As the Quality Manager, you will oversee a cross-functional team, coordinate internal and external audits, manage CAPA, deviations, change control, and document control. You will partner with engineering, manufacturing, regulatory, and supplier quality to drive risk management, process validation, supplier qualification, and quality metrics that inform business decisions. Your leadership will foster a culture of quality, safety, and reliability while maintaining efficient operations and a strong customer focus.
The ideal candidate will bring deep knowledge of ISO 13485, ISO 14971 risk management, GMP guidelines, and relevant regulatory expectations for medical devices. You will translate complex regulatory requirements into practical procedures and training, monitor supplier performance, and implement robust continuous improvement programs.

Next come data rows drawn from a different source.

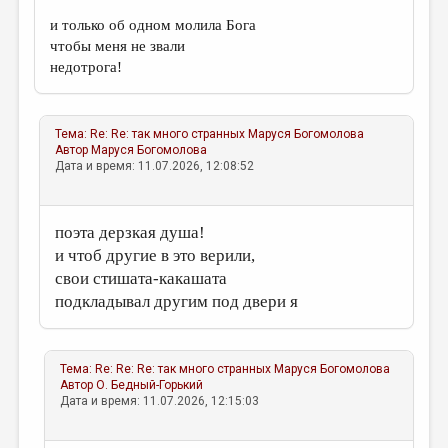
и только об одном молила Бога
чтобы меня не звали
недотрога!
Тема:
Re: Re: так много странных
Маруся Богомолова
Автор
Маруся Богомолова
Дата и время: 11.07.2026, 12:08:52
поэта дерзкая душа!
и чтоб другие в это верили,
свои стишата-какашата
подкладывал другим под двери я
Тема:
Re: Re: Re: так много странных
Маруся Богомолова
Автор
О. Бедный-Горький
Дата и время: 11.07.2026, 12:15:03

If you are a proactive leader who thrives in a regulated manufacturing environment and is committed to delivering high-quality medical devices, we want to hear from you.
Responsibility
- Lead the development, deployment, and ongoing improvement of the Quality Management System (QMS) in line with ISO 13485 for all medical devices across the product lifecycle.

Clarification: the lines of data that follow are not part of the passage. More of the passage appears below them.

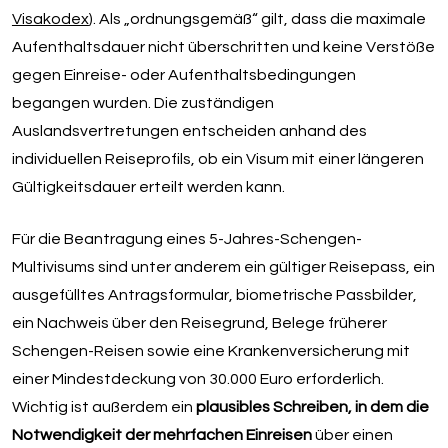
Visakodex
). Als „ordnungsgemäß“ gilt, dass die maximale
Aufenthaltsdauer nicht überschritten und keine Verstöße
gegen Einreise- oder Aufenthaltsbedingungen
begangen wurden. Die zuständigen
Auslandsvertretungen entscheiden anhand des
individuellen Reiseprofils, ob ein Visum mit einer längeren
Gültigkeitsdauer erteilt werden kann.
Für die Beantragung eines 5-Jahres-Schengen-
Multivisums sind unter anderem ein gültiger Reisepass, ein
ausgefülltes Antragsformular, biometrische Passbilder,
ein Nachweis über den Reisegrund, Belege früherer
Schengen-Reisen sowie eine Krankenversicherung mit
einer Mindestdeckung von 30.000 Euro erforderlich.
Wichtig ist außerdem ein
plausibles Schreiben, in dem die
Notwendigkeit der mehrfachen Einreisen
über einen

- Plan, conduct, and close internal audits; coordinate external audits; track non-conformances and CAPA to ensure sustained compliance.
- Own documentation control, policy and procedure updates, and change control processes to maintain traceability and compliance.
- Drive risk management per ISO 14971, perform risk assessments, implement mitigation strategies, and monitor residual risk.
- Manage supplier quality including supplier qualification, audits, performance monitoring, and CAPA collaboration to ensure component quality.
- Oversee product releases, process validation, and ongoing quality control during manufacturing to ensure defect-free, compliant products.
- Collaborate with R&D, Regulatory, and Manufacturing to ensure design transfer, validation, and regulatory readiness; support post-market surveillance and CAPA analysis.
Qualification
- Bachelor’s degree in Engineering, Quality Assurance, Life Sciences, or related field. Master’s degree or relevant certifications are a plus.
- Minimum 5 years of quality management experience in medical devices or regulated manufacturing environments.
- ISO 13485 Lead Auditor certification preferred; additional certifications in Six Sigma/Lean are advantageous.
- Strong knowledge of ISO 13485, ISO 14971, GMP, and regulatory expectations from local authorities for medical devices.
- Experience with CAPA, non-conformances, change control, supplier quality management, and document control systems.
- Excellent leadership, communication, problem-solving, and data-driven decision-making skills; ability to lead cross-functional teams.